What you need to do → Output each record below exactly as it stands, leaving out the pictures.

╭─ Exercise materials

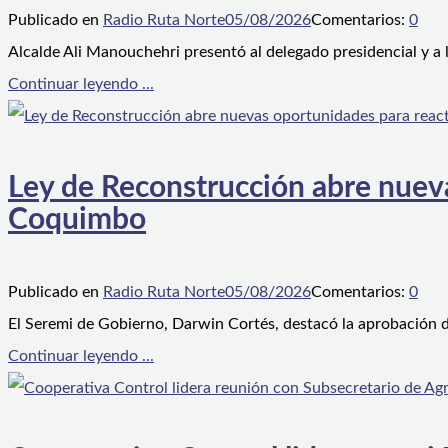
Publicado en
Radio Ruta Norte
05/08/2026
Comentarios:
0
Alcalde Ali Manouchehri presentó al delegado presidencial y a
Continuar leyendo ...
Ley de Reconstrucción abre nueva
Coquimbo
Publicado en
Radio Ruta Norte
05/08/2026
Comentarios:
0
El Seremi de Gobierno, Darwin Cortés, destacó la aprobación d
Continuar leyendo ...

╰─

Task answer →
Publicado en
Radio Ruta Norte
05/08/2026
Comentarios:
0
Alcalde Ali Manouchehri presentó al delegado presidencial y a
Continuar leyendo ...
Ley de Reconstrucción abre nueva
Coquimbo
Publicado en
Radio Ruta Norte
05/08/2026
Comentarios:
0
El Seremi de Gobierno, Darwin Cortés, destacó la aprobación d
Continuar leyendo ...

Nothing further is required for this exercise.